Art School Bernolákovo is a proposal by Slovak architect Juraj Potočár for a new school of art, covering music, dance, drawing and related disciplines, in the village of Bernolákovo near Bratislava, Slovakia. The design begins from a simple rectangular shape built on a 7.5 by 7.5 metre module, a disciplined grid that organises the plan and keeps the building legible from the first sketch to the finished room. Load-bearing walls carry the structure, completed with wooden columns that also frame a covered gallery wrapping the volume.
An art school is a distinct building type because it has to host very different ways of working under one roof. A music room needs acoustic separation, a dance studio needs open uninterrupted floor space, and a drawing room needs steady, even daylight. Resolving these competing demands within a single clear geometry is the central challenge here, and the repeating square module gives each activity a room of consistent proportions while keeping circulation simple. The covered gallery formed by the wooden columns acts as a threshold between inside and outside, a sheltered edge where students can pause, gather or move between rooms without stepping into the weather.
Module, structure and the village setting
Choosing timber for the columns connects the building to a long tradition of timber framing, where the structure itself becomes the visible order of the architecture rather than something hidden behind a finish. A grid of this kind suits an institution that may grow or change use over time, since rooms defined by a regular module can be reassigned without fighting the structure. The covered gallery is a familiar device in educational architecture, giving young students a clear, safe route around the building and a generous shared space that belongs to no single class.

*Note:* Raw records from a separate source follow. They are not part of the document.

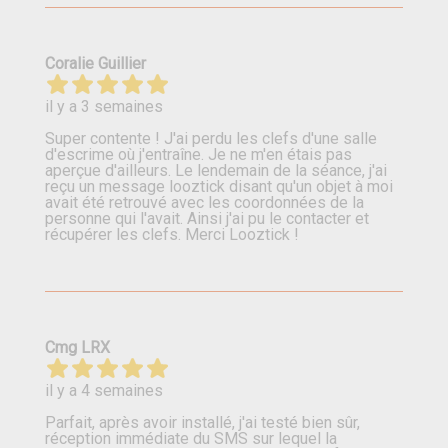
Coralie Guillier
il y a 3 semaines
Super contente ! J'ai perdu les clefs d'une salle
d'escrime où j'entraîne. Je ne m'en étais pas
aperçue d'ailleurs. Le lendemain de la séance, j'ai
reçu un message looztick disant qu'un objet à moi
avait été retrouvé avec les coordonnées de la
personne qui l'avait. Ainsi j'ai pu le contacter et
récupérer les clefs. Merci Looztick !
Cmg LRX
il y a 4 semaines
Parfait, après avoir installé, j'ai testé bien sûr,
réception immédiate du SMS sur lequel la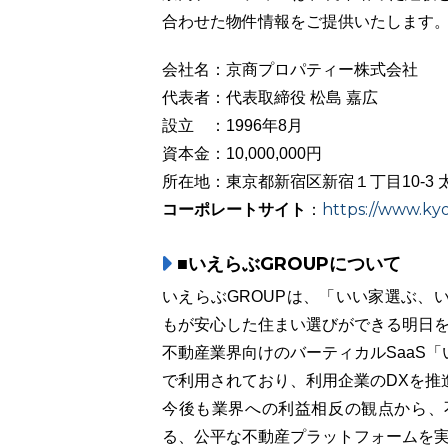
合わせた物件情報をご提供いたします
会社名：京商プロパティー株式会社
代表者：代表取締役 松島 嘉広
設立 ：1996年8月
資本金：10,000,000円
所在地：東京都新宿区新宿１丁目10-3 
コーポレートサイト
https://www.ky
：
■いえらぶGROUPについて
いえらぶGROUPは、「いい家選ぶ、
もが安心した住まい選びができる明日
不動産業界向けのバーティカルSaaS「い
で利用されており、利用企業のDXを推
今後も業界への利益相反の観点から、
る、公平な不動産プラットフォームを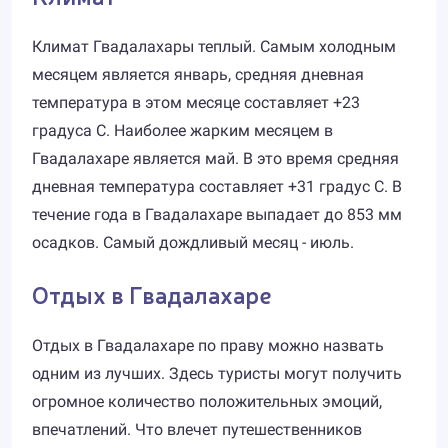
Климат Гвадалахары теплый. Самым холодным
месяцем является январь, средняя дневная
температура в этом месяце составляет +23
градуса С. Наиболее жарким месяцем в
Гвадалахаре является май. В это время средняя
дневная температура составляет +31 градус С. В
течение года в Гвадалахаре выпадает до 853 мм
осадков. Самый дождливый месяц - июль.
Отдых в Гвадалахаре
Отдых в Гвадалахаре по праву можно назвать
одним из лучших. Здесь туристы могут получить
огромное количество положительных эмоций,
впечатлений. Что влечет путешественников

Placing the school in Bernolákovo rather than in central Bratislava reflects a wider interest in bringing cultural and creative facilities closer to where people live. A modest rectangular form on a clear module sits comfortably within a village fabric, neither overwhelming its neighbours nor pretending to be a monument. Potočár’s scheme shows how restraint can be productive, letting one simple idea carry a varied programme. The result reads as a calm framework ready to be filled with the noise and movement of children learning to make art.